Cependant, la Cour encadre cette appréciation en relevant les propres constatations de la juridiction de renvoi. Il est noté que l’administration fiscale ne conteste pas que l’assujetti a réalisé des livraisons subséquentes de marchandises identiques, et qu’il existe des preuves des livraisons directes à son profit. En principe, si ces faits sont établis, le droit à déduction ne saurait être refusé, l’analyse devant se limiter à la transaction impliquant directement l’assujetti, sans que celui-ci ait à justifier de la régularité de l’ensemble de la chaîne d’approvisionnement.
II. Le refus du droit à déduction subordonné à la preuve de la connaissance de la fraude par l’assujetti
La protection offerte par le principe fondamental du droit à déduction trouve sa limite dans la lutte contre la fraude (A), mais le renversement de ce principe exige des autorités fiscales qu’elles apportent la preuve d’éléments objectifs suffisants (B).
A. L’exception fondée sur la participation, consciente ou présumée, à une fraude
La Cour réitère que la lutte contre la fraude, l’évasion fiscale et les abus est un objectif reconnu et encouragé par la directive TVA. Les justiciables ne peuvent en effet se prévaloir frauduleusement ou abusivement des normes du droit de l’Union.

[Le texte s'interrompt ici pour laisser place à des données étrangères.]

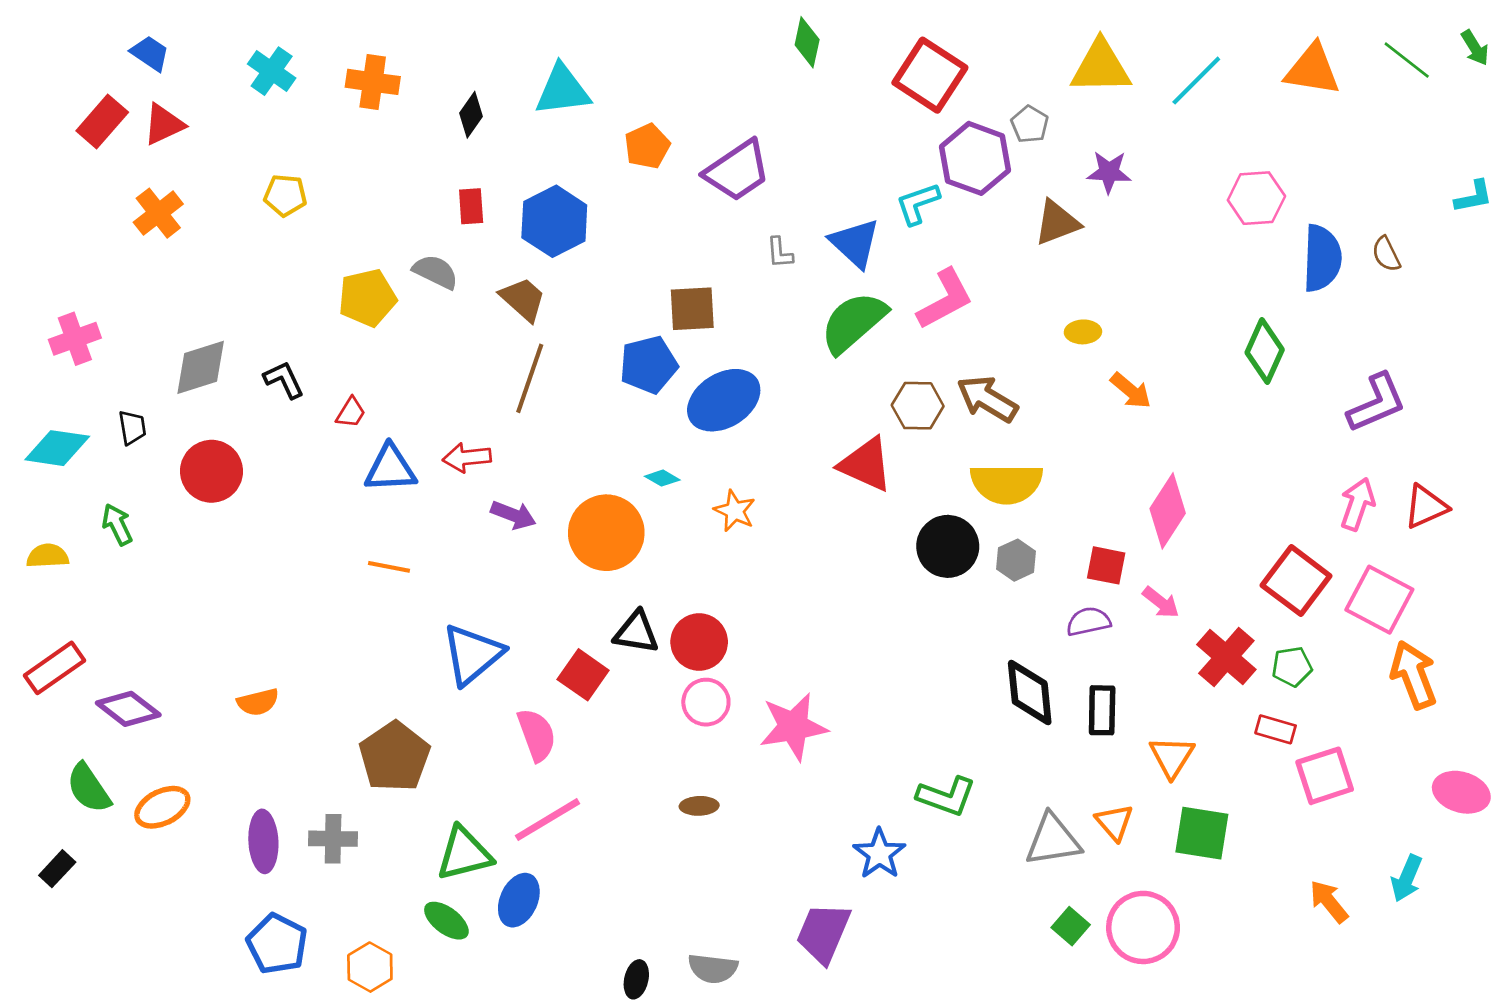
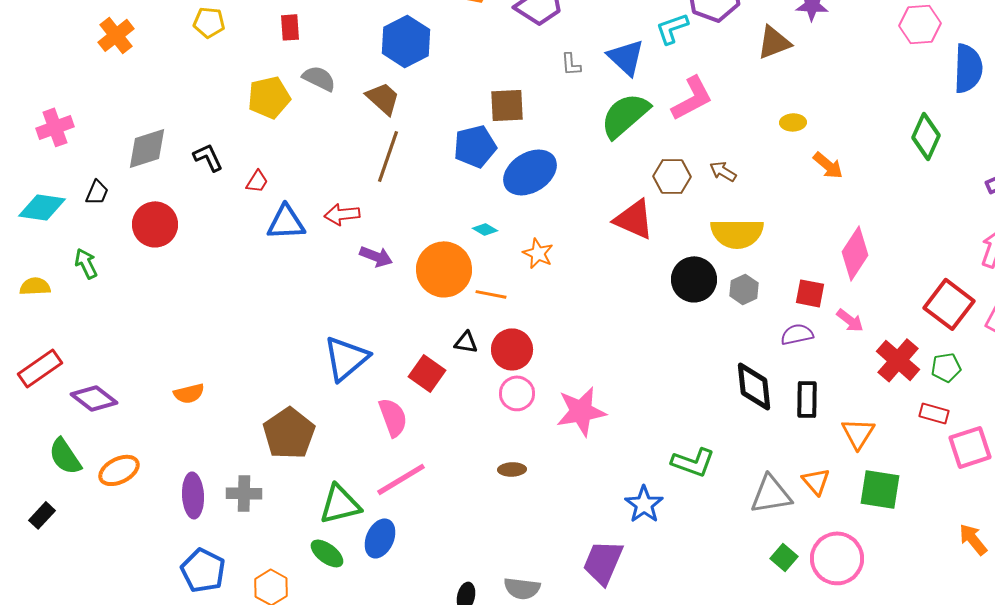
red rectangle: (471, 206) -> (290, 27), moved
brown arrow: (987, 399) -> (723, 171), size x0.6
black trapezoid: (132, 428) -> (97, 192), turned 32
orange line: (389, 567) -> (491, 294), moved
black triangle: (636, 632) -> (466, 342), size x0.7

Le bénéfice du droit à déduction doit ainsi être refusé s’il est établi que ce droit est invoqué de manière frauduleuse ou abusive.
La décision précise, en s’appuyant sur une jurisprudence constante, qu’un tel refus s’impose non seulement lorsque l’assujetti commet lui-même la fraude, mais également lorsqu’il « savait ou aurait dû savoir que, par son acquisition, il participait à une opération impliquée dans une fraude à la TVA ». La participation à la fraude n’a pas besoin d’être intentionnelle ou de générer un bénéfice direct pour l’acquéreur ; la simple connaissance, même potentielle, de l’existence d’une fraude dans la chaîne suffit à l’exclure du bénéfice de la déduction.
B. La charge de la preuve incombant exclusivement à l’autorité fiscale
L’apport essentiel de l’arrêt réside dans la répartition de la charge de la preuve. La Cour affirme qu’il n’est pas compatible avec le régime du droit à déduction de sanctionner par un refus de ce droit un assujetti qui « ne savait pas et n’aurait pas pu savoir » que l’opération était impliquée dans une fraude. Une telle approche reviendrait à instaurer un « système de responsabilité sans faute », ce qui irait au-delà de ce qui est nécessaire pour la sauvegarde des droits du Trésor public.
Par conséquent, le refus de déduction étant une exception au principe, « il incombe aux autorités fiscales compétentes d’établir à suffisance de droit les éléments objectifs permettant de conclure que l’assujetti savait ou aurait dû savoir » que l’opération était frauduleuse. Il ne suffit donc pas de constater des irrégularités dans la chaîne d’approvisionnement et d’en déduire la fictivité d’une livraison. L’administration doit positivement démontrer la connaissance, effective ou supposée, de la fraude par l’acquéreur, protégeant ainsi l’opérateur de bonne foi des agissements de tiers sur lesquels il n’a aucun contrôle.